Responding to a legal challenge at the High Court, the government’s lawyer said:
“Revenue from this project is the only means of lifting millions out of poverty”.
The money for a liquified natural gas plant and offshore pipeline was approved by the Treasury and the government’s export credit agency, UK Export Finance (UKEF), in July 2020.
Six months later, the government announced it would stop public investments in overseas fossil fuel projects.
Friends of the Earth is seeking a judicial review of the Mozambique finance.
It argued yesterday that ministers approved the project believing it would reduce greenhouse gas emissions and was compatible with the Paris climate agreement. But this conclusion was based on a flawed assessment of the climate impacts, the organisation said, and without any reference to global carbon budgets.

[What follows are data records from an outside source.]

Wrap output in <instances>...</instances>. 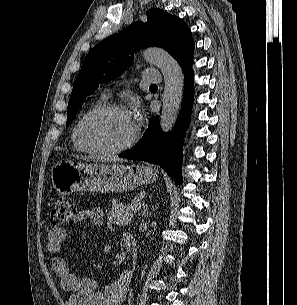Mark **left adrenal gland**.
I'll return each instance as SVG.
<instances>
[{"label":"left adrenal gland","mask_w":297,"mask_h":305,"mask_svg":"<svg viewBox=\"0 0 297 305\" xmlns=\"http://www.w3.org/2000/svg\"><path fill=\"white\" fill-rule=\"evenodd\" d=\"M143 212H142V217L144 218L148 214V205L145 204V201H143Z\"/></svg>","instance_id":"obj_1"}]
</instances>
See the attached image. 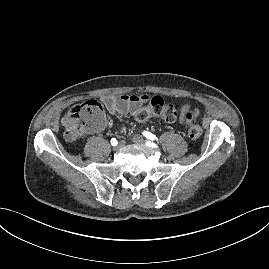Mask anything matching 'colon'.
<instances>
[{
	"label": "colon",
	"instance_id": "colon-1",
	"mask_svg": "<svg viewBox=\"0 0 269 269\" xmlns=\"http://www.w3.org/2000/svg\"><path fill=\"white\" fill-rule=\"evenodd\" d=\"M152 116H160L168 122L177 118V111L173 104L166 102L161 97H153L136 112L139 121H145ZM187 125L188 137L197 140L202 135V128L196 122L192 112L184 114ZM104 123V111L102 104L97 100H89L72 107L62 118L64 137L68 141H74L82 135L97 131Z\"/></svg>",
	"mask_w": 269,
	"mask_h": 269
}]
</instances>
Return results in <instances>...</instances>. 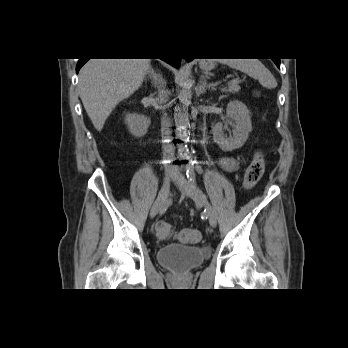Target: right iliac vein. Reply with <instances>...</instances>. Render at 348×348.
Wrapping results in <instances>:
<instances>
[{"label": "right iliac vein", "instance_id": "63e3f726", "mask_svg": "<svg viewBox=\"0 0 348 348\" xmlns=\"http://www.w3.org/2000/svg\"><path fill=\"white\" fill-rule=\"evenodd\" d=\"M170 192V178H166L163 182V185L158 193V196L153 203L151 210H150V217H155L158 212L161 210L164 202L166 201L168 195Z\"/></svg>", "mask_w": 348, "mask_h": 348}]
</instances>
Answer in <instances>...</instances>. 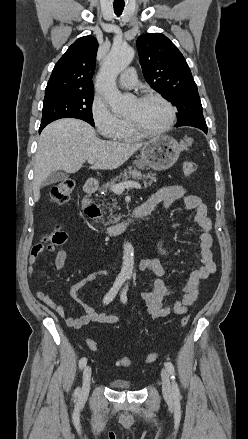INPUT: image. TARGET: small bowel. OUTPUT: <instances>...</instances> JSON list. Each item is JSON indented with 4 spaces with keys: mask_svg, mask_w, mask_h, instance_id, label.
Masks as SVG:
<instances>
[{
    "mask_svg": "<svg viewBox=\"0 0 248 439\" xmlns=\"http://www.w3.org/2000/svg\"><path fill=\"white\" fill-rule=\"evenodd\" d=\"M180 199L183 200L187 209L195 212L193 224L200 230V258L202 265L191 272L188 281L182 289L181 297L175 300L172 305L163 306V300L171 296L172 292L162 279L165 271L160 263L159 257L140 261L139 270L149 272L153 276L150 282V290L139 293V297L146 303L148 313L152 318H162L171 313L178 315L186 313L198 298L201 282L217 270V265L211 251L213 244L211 235L212 223L208 218L207 206L202 202L200 197L190 193L184 185L175 184L160 188L151 194L142 206L150 213L157 205L162 204L163 208L167 211L175 201ZM164 239L165 235L161 236L156 244L159 256L166 255V250L163 248ZM42 252L43 246L38 245L35 246L30 253L28 267L30 276L33 275L37 258ZM67 255L68 252L65 248H61L58 251L54 262L56 270L63 269ZM105 275L106 271L104 269H98L70 288V297L83 308L84 314L76 318H66V323L69 327L78 329L90 323L116 324L119 322V317L116 314L98 312L81 297V292L85 288L96 279L104 277ZM35 295L60 317L65 318V309L61 303L53 300L49 294L38 288L35 290Z\"/></svg>",
    "mask_w": 248,
    "mask_h": 439,
    "instance_id": "1",
    "label": "small bowel"
}]
</instances>
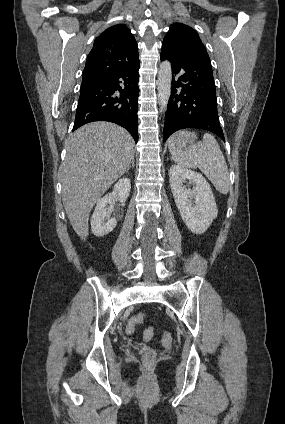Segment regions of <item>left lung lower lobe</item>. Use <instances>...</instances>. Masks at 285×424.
<instances>
[{
  "mask_svg": "<svg viewBox=\"0 0 285 424\" xmlns=\"http://www.w3.org/2000/svg\"><path fill=\"white\" fill-rule=\"evenodd\" d=\"M161 60L170 61L175 75L165 116L164 141L174 132L185 128L205 129L224 140L208 54L201 51L183 52L163 42ZM180 72L183 74L177 76Z\"/></svg>",
  "mask_w": 285,
  "mask_h": 424,
  "instance_id": "0a47b994",
  "label": "left lung lower lobe"
}]
</instances>
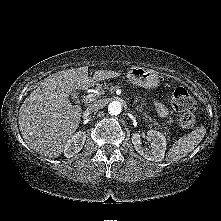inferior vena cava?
<instances>
[{
    "label": "inferior vena cava",
    "mask_w": 221,
    "mask_h": 221,
    "mask_svg": "<svg viewBox=\"0 0 221 221\" xmlns=\"http://www.w3.org/2000/svg\"><path fill=\"white\" fill-rule=\"evenodd\" d=\"M104 107V103L100 100L95 101L91 104H89V106L87 107V111L89 112H96L99 109H102Z\"/></svg>",
    "instance_id": "1"
}]
</instances>
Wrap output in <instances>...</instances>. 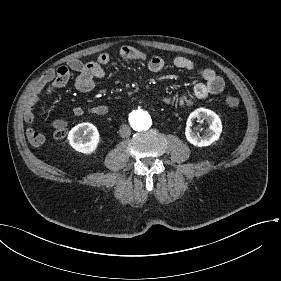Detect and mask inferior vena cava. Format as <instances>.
<instances>
[{
	"label": "inferior vena cava",
	"instance_id": "602c4592",
	"mask_svg": "<svg viewBox=\"0 0 281 281\" xmlns=\"http://www.w3.org/2000/svg\"><path fill=\"white\" fill-rule=\"evenodd\" d=\"M130 133H131V129H130V127L128 125L123 124V125L120 126V128H119V135L121 137L126 138V137H128L130 135Z\"/></svg>",
	"mask_w": 281,
	"mask_h": 281
}]
</instances>
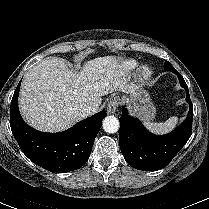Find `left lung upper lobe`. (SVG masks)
Wrapping results in <instances>:
<instances>
[{
	"label": "left lung upper lobe",
	"instance_id": "left-lung-upper-lobe-1",
	"mask_svg": "<svg viewBox=\"0 0 209 209\" xmlns=\"http://www.w3.org/2000/svg\"><path fill=\"white\" fill-rule=\"evenodd\" d=\"M164 69L172 72L176 70L168 61L164 63Z\"/></svg>",
	"mask_w": 209,
	"mask_h": 209
}]
</instances>
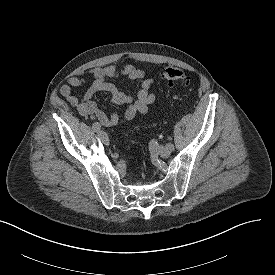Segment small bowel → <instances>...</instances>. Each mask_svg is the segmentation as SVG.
<instances>
[{"instance_id":"obj_1","label":"small bowel","mask_w":275,"mask_h":275,"mask_svg":"<svg viewBox=\"0 0 275 275\" xmlns=\"http://www.w3.org/2000/svg\"><path fill=\"white\" fill-rule=\"evenodd\" d=\"M120 76L126 77L138 84L135 96L121 92L109 81ZM90 78L93 82L84 96L82 98L73 96L72 88L84 85ZM153 85L154 79L148 77L142 69L134 65H126L119 68L116 64H110L105 67L91 68L84 76L68 78L67 83L62 85L59 91L77 109L82 117L96 120L98 124L103 126L112 127L130 122L139 113L147 114L150 111V105L156 101L155 94L151 92ZM101 91L110 94L113 104L127 106L122 116L117 112L107 115L96 105L92 98Z\"/></svg>"}]
</instances>
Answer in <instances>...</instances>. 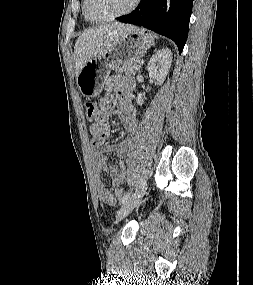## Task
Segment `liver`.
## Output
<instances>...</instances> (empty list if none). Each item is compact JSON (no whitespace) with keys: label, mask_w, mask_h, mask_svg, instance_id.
<instances>
[{"label":"liver","mask_w":253,"mask_h":285,"mask_svg":"<svg viewBox=\"0 0 253 285\" xmlns=\"http://www.w3.org/2000/svg\"><path fill=\"white\" fill-rule=\"evenodd\" d=\"M134 26L121 23L103 24L84 31L74 46L76 76L92 58L104 52Z\"/></svg>","instance_id":"obj_1"}]
</instances>
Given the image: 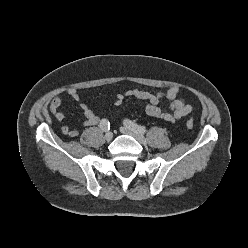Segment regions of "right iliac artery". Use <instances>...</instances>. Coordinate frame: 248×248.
I'll list each match as a JSON object with an SVG mask.
<instances>
[{
	"label": "right iliac artery",
	"instance_id": "1",
	"mask_svg": "<svg viewBox=\"0 0 248 248\" xmlns=\"http://www.w3.org/2000/svg\"><path fill=\"white\" fill-rule=\"evenodd\" d=\"M99 126L103 131L110 130V123L107 119H102Z\"/></svg>",
	"mask_w": 248,
	"mask_h": 248
}]
</instances>
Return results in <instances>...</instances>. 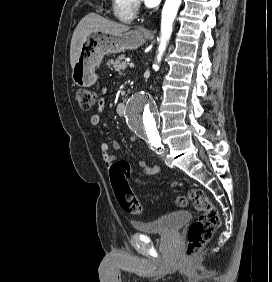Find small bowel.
Instances as JSON below:
<instances>
[{"mask_svg":"<svg viewBox=\"0 0 272 282\" xmlns=\"http://www.w3.org/2000/svg\"><path fill=\"white\" fill-rule=\"evenodd\" d=\"M105 91H106V89H103V92H105ZM104 105H105V101H104V99H101L99 101L97 113H95L91 116L90 122H91L92 125H98L99 124V122L101 120V113L104 109ZM130 140L135 142L137 140V138L132 136V137H130ZM111 146H112V149L114 151H118L119 148H120V145L116 140H114L112 142ZM100 149H101L103 160H104L105 164L108 165V166L111 165L113 163V161L115 160V156L109 154V145L107 143H102ZM123 163L129 170L130 169V163L127 162V161H124ZM140 167L142 168V171L146 175H153L157 170V167L150 166L145 160L140 161Z\"/></svg>","mask_w":272,"mask_h":282,"instance_id":"c3829d8e","label":"small bowel"}]
</instances>
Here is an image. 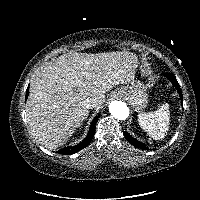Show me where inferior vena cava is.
<instances>
[{
    "instance_id": "obj_1",
    "label": "inferior vena cava",
    "mask_w": 200,
    "mask_h": 200,
    "mask_svg": "<svg viewBox=\"0 0 200 200\" xmlns=\"http://www.w3.org/2000/svg\"><path fill=\"white\" fill-rule=\"evenodd\" d=\"M92 107H93V102H92V100L90 98H86V99H84L82 101V108L83 109L88 110V109H90Z\"/></svg>"
}]
</instances>
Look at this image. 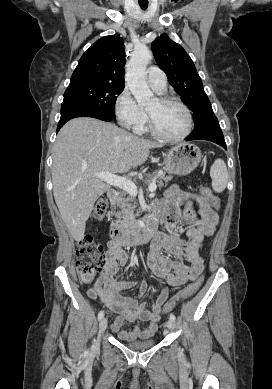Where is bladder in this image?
<instances>
[{"label": "bladder", "mask_w": 272, "mask_h": 389, "mask_svg": "<svg viewBox=\"0 0 272 389\" xmlns=\"http://www.w3.org/2000/svg\"><path fill=\"white\" fill-rule=\"evenodd\" d=\"M126 347L132 350H146L152 348L155 345L154 340H145V341H126Z\"/></svg>", "instance_id": "bladder-1"}]
</instances>
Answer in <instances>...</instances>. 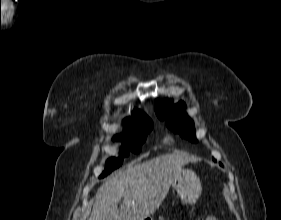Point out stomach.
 I'll use <instances>...</instances> for the list:
<instances>
[{
	"mask_svg": "<svg viewBox=\"0 0 281 220\" xmlns=\"http://www.w3.org/2000/svg\"><path fill=\"white\" fill-rule=\"evenodd\" d=\"M172 186L181 198V201L186 204L195 203L201 193L200 180L196 173L190 169H181L175 176Z\"/></svg>",
	"mask_w": 281,
	"mask_h": 220,
	"instance_id": "1",
	"label": "stomach"
}]
</instances>
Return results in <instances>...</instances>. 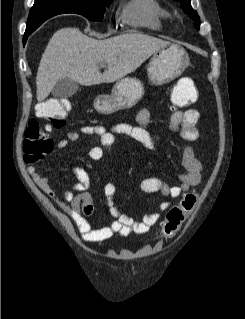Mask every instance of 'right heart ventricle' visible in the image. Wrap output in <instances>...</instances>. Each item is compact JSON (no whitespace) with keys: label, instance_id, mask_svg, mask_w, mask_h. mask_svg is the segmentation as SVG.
I'll return each instance as SVG.
<instances>
[{"label":"right heart ventricle","instance_id":"obj_1","mask_svg":"<svg viewBox=\"0 0 245 319\" xmlns=\"http://www.w3.org/2000/svg\"><path fill=\"white\" fill-rule=\"evenodd\" d=\"M168 13L159 0H128L121 9V19L134 27L160 30Z\"/></svg>","mask_w":245,"mask_h":319}]
</instances>
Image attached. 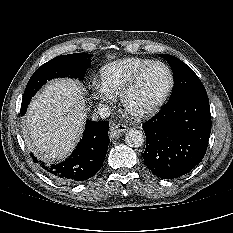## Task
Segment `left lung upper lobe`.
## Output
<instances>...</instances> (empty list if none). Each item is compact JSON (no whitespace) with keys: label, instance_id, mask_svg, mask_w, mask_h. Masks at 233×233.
I'll return each mask as SVG.
<instances>
[{"label":"left lung upper lobe","instance_id":"5c2ea615","mask_svg":"<svg viewBox=\"0 0 233 233\" xmlns=\"http://www.w3.org/2000/svg\"><path fill=\"white\" fill-rule=\"evenodd\" d=\"M159 56L169 63L174 74V87L169 100L188 95H207L198 76L184 62L168 54H159Z\"/></svg>","mask_w":233,"mask_h":233}]
</instances>
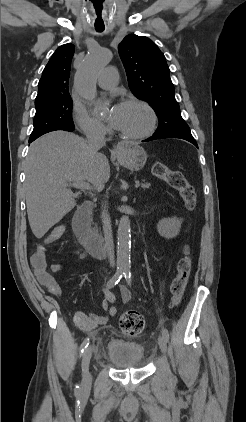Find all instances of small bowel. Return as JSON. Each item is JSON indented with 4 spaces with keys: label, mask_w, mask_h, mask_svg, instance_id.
I'll list each match as a JSON object with an SVG mask.
<instances>
[{
    "label": "small bowel",
    "mask_w": 246,
    "mask_h": 422,
    "mask_svg": "<svg viewBox=\"0 0 246 422\" xmlns=\"http://www.w3.org/2000/svg\"><path fill=\"white\" fill-rule=\"evenodd\" d=\"M61 269V264H54L51 266L52 273L58 272ZM38 278L41 284H43L51 293L57 296L61 295L62 288L51 273L46 272L44 275H38ZM103 292L104 299L102 306L105 309V314L97 315L77 312L75 314L74 321L79 329L85 332H91L98 326L105 324L109 318L114 317L117 314V309L114 306L116 300L115 295L106 287L103 289ZM121 295L124 302L130 301L131 293L125 286H123L121 289Z\"/></svg>",
    "instance_id": "small-bowel-1"
}]
</instances>
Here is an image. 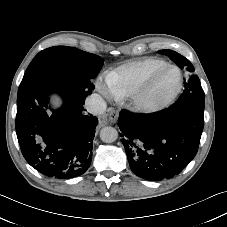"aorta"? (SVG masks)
Wrapping results in <instances>:
<instances>
[{"label":"aorta","instance_id":"obj_1","mask_svg":"<svg viewBox=\"0 0 227 227\" xmlns=\"http://www.w3.org/2000/svg\"><path fill=\"white\" fill-rule=\"evenodd\" d=\"M100 138L105 143H112L118 138V131L111 126H106L100 131Z\"/></svg>","mask_w":227,"mask_h":227}]
</instances>
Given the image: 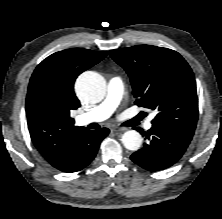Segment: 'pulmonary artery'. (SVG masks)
<instances>
[{
    "instance_id": "pulmonary-artery-1",
    "label": "pulmonary artery",
    "mask_w": 222,
    "mask_h": 219,
    "mask_svg": "<svg viewBox=\"0 0 222 219\" xmlns=\"http://www.w3.org/2000/svg\"><path fill=\"white\" fill-rule=\"evenodd\" d=\"M124 90L121 77H113L108 82L107 95L105 100L90 111L78 115L75 120L79 125L98 123L108 119L119 105ZM151 122L145 124L146 129H150Z\"/></svg>"
}]
</instances>
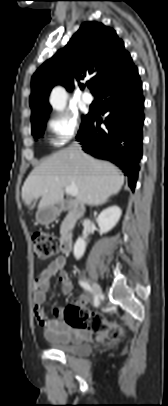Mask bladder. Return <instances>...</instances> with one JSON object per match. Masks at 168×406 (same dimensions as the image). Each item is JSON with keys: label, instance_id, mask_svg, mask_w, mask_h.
<instances>
[{"label": "bladder", "instance_id": "1", "mask_svg": "<svg viewBox=\"0 0 168 406\" xmlns=\"http://www.w3.org/2000/svg\"><path fill=\"white\" fill-rule=\"evenodd\" d=\"M49 342L54 349L73 356H87L92 352V346L87 342Z\"/></svg>", "mask_w": 168, "mask_h": 406}]
</instances>
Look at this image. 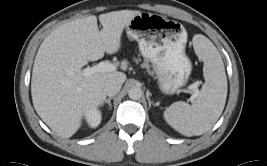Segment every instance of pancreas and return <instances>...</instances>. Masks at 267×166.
Masks as SVG:
<instances>
[{
  "label": "pancreas",
  "mask_w": 267,
  "mask_h": 166,
  "mask_svg": "<svg viewBox=\"0 0 267 166\" xmlns=\"http://www.w3.org/2000/svg\"><path fill=\"white\" fill-rule=\"evenodd\" d=\"M135 61H136V63L138 62V60H137V59H135ZM142 67H145V68H147V69H148V68H149V65H148L147 63H143V64H142Z\"/></svg>",
  "instance_id": "pancreas-1"
}]
</instances>
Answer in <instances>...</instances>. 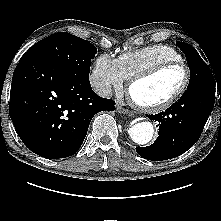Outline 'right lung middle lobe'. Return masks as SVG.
Listing matches in <instances>:
<instances>
[{
    "label": "right lung middle lobe",
    "mask_w": 221,
    "mask_h": 221,
    "mask_svg": "<svg viewBox=\"0 0 221 221\" xmlns=\"http://www.w3.org/2000/svg\"><path fill=\"white\" fill-rule=\"evenodd\" d=\"M96 53V47L90 42L69 33L59 32L37 42L24 55L40 57L70 73L88 78L91 60Z\"/></svg>",
    "instance_id": "right-lung-middle-lobe-1"
}]
</instances>
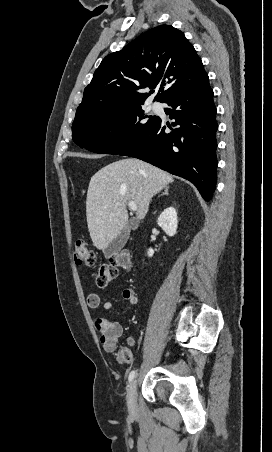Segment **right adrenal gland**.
<instances>
[{
  "mask_svg": "<svg viewBox=\"0 0 272 452\" xmlns=\"http://www.w3.org/2000/svg\"><path fill=\"white\" fill-rule=\"evenodd\" d=\"M168 189H169V187L166 186L164 192H163L160 196H162V195H168Z\"/></svg>",
  "mask_w": 272,
  "mask_h": 452,
  "instance_id": "obj_1",
  "label": "right adrenal gland"
}]
</instances>
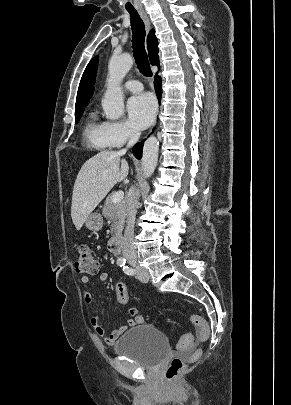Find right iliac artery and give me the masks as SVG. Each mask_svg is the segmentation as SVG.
Instances as JSON below:
<instances>
[{
  "label": "right iliac artery",
  "instance_id": "right-iliac-artery-1",
  "mask_svg": "<svg viewBox=\"0 0 291 405\" xmlns=\"http://www.w3.org/2000/svg\"><path fill=\"white\" fill-rule=\"evenodd\" d=\"M117 264L122 267V266H125L126 261L124 259H118Z\"/></svg>",
  "mask_w": 291,
  "mask_h": 405
}]
</instances>
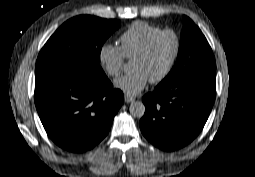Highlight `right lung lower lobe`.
<instances>
[{
  "label": "right lung lower lobe",
  "instance_id": "obj_1",
  "mask_svg": "<svg viewBox=\"0 0 255 177\" xmlns=\"http://www.w3.org/2000/svg\"><path fill=\"white\" fill-rule=\"evenodd\" d=\"M105 73L49 71L35 77V105L49 137L60 147L84 152L109 132L124 96Z\"/></svg>",
  "mask_w": 255,
  "mask_h": 177
}]
</instances>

Sir James Eadie QC, for the international trade secretary and president for the board of trade, said funding for the LNG project was the only source of foreign money that would enable Mozambique to “put in place the basics to harness its huge capacity for renewables” and defend against the effects of climate change. He said:
“In the real world, in order to lift millions of out of poverty and develop infrastructure that is necessary for the electricity grid, very significant quantities of foreign investment are needed.”
He said the project, headed by Total, would go ahead even if UKEF withdrew its funding:
“The true consequence of the UK not financing the project would be that there would be no effect on the emissions, UK business would not be supported in the way it could be and the potential would be lost to influence Mozambique and assist Mozambique in the future.”
Sir James told the court UKEF had considered the climate impacts of the project and had weighed the “obvious and inevitable” emissions against other considerations.
Friends of the Earth had argued that the UK government could not use public finance in a way that undermined the goals of the Paris Agreement. Its barrister, Jessica Simor QC, said the LNG project had a “high risk” of locking Mozambique into fossil fuels and creating stranded assets.
But Sir James said the Paris Agreement did not preclude developed countries from providing finance to countries like Mozambique.
It recognised that developing countries may have longer transition periods to low carbon economies and their emissions levels may take longer to fall.
The Paris Agreement was a “high level aspirational declaration”, he said, that had not been incorporated into UK domestic law and did not contain “clear and specific obligations”.
The case continues tomorrow when the government will complete its arguments. Judgement is expected to be reserved
- At a separate court hearing, three campaigners argued that the Oil & Gas Authority’s strategy to “secure the maximum value of economic recoverably petroleum” from the North Sea was in conflict with its other responsibility to help the UK to meet its target of net zero emissions by 2050. They said the OGA failed to take into account public subsidies and decommissioning refunds paid to oil and gas companies when assessing economic recovery. This meant that hydrocarbon extraction was not economic for the UK, they said, and encouraged the extraction of more oil and gas, causing additional greenhouse gas emissions. Judgement was reserved.